The top gaining sectoral indices on the BSE were Capital Goods up by 1.95%, Industrials up by 1.35%, Auto up by 1.30%, Power up by 1.17% and Basic Materials up by 0.79%, while Realty down by 0.75%, Bankex down by 0.32%, FMCG down by 0.21% and Finance down by 0.11% were the top losing indices on BSE.
The top gainers on the Sensex were Maruti Suzuki up by 5.25%, Larsen & Toubro up by 2.20%, Ultratech Cement up by 1.11%, TCS up by 0.86% and Titan Company up by 0.80%. On the flip side, Asian Paints down by 1.91%, Bajaj Finance down by 1.61%, Nestle down by 1.18%, Hindustan Unilever down by 1.05% and Indusind Bank down by 0.74% were the top losers.

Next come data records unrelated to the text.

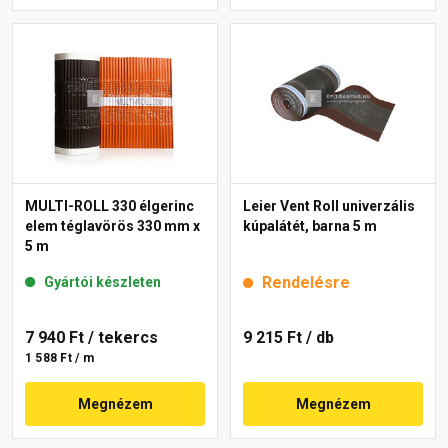
MULTI-ROLL 330 élgerinc
Leier Vent Roll univerzális
elem téglavörös 330 mm x
kúpalátét, barna 5 m
5 m
Rendelésre
Gyártói készleten
7 940 Ft
/ tekercs
9 215 Ft
/ db
1 588 Ft / m
Megnézem
Megnézem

Meanwhile, PHDCCI President Sanjay Aggarwal has said that calibrated measures are needed to support the country's economic recovery and to diminish the daunting impact caused by the second wave of the COVID-19 pandemic on trade and industry. He also pitched for doing away with the customs duties on the imports of primary raw materials for industrial use for at least the current fiscal year and imposing export duties on various primary commodities, which are showing huge price increases - rising 50 per cent over the last fiscal.
Aggarwal said that trade and industry have to be rejuvenated for achieving a high economic growth trajectory in 2021-22. There is a need to re-fuel household consumption to enhance demand in the economy as it will have an accelerated effect on the expansion of capital investments in the country.
He further said that frontloading the National Infrastructure Pipeline expenditure would provide a much-needed multiplier effect to create aggregate demand in the economy and strengthen the economic recovery. He also stated that government/ PSU payments must not be delayed due to Work From Home issues or shortage of funds as these are crucial to maintain the working capital cycle.
The CNX Nifty traded in a range of 15,895.75 and 15,752.10 and there were 28 stocks advancing against 22 stocks declining on the index.
The top gainers on Nifty were Maruti Suzuki up by 5.18%, UPL up by 3.86%, Shree Cement up by 3.32%, Wipro up by 2.68% and SBI Life Insurance up by 2.39%. On the flip side, Asian Paints down by 1.75%, Bajaj Finance down by 1.60%, Nestle down by 1.24%, Hindustan Unilever down by 1.09% and Indusind Bank down by 0.85% were the top losers.
European markets were trading mostly in red; France’s CAC decreased 1.13 points or 0.02% to 6,601.41and Germany’s DAX decreased 12.41 points or 0.08% to 15,590.83, while UK’s FTSE 100 increased 17.34 points or 0.25% to 7,079.63.
Asian markets settled mostly higher on Tuesday with hopes of global economic recovery. New York Fed President John Williams noted the recent inflation surge is likely a temporary phase, while investors are expecting the Fed is going to be relatively slow in tapering its asset purchase program. Japanese shares ended higher, on tracking firm cues from Wall Street overnight, while higher crude oil prices also provided the boost.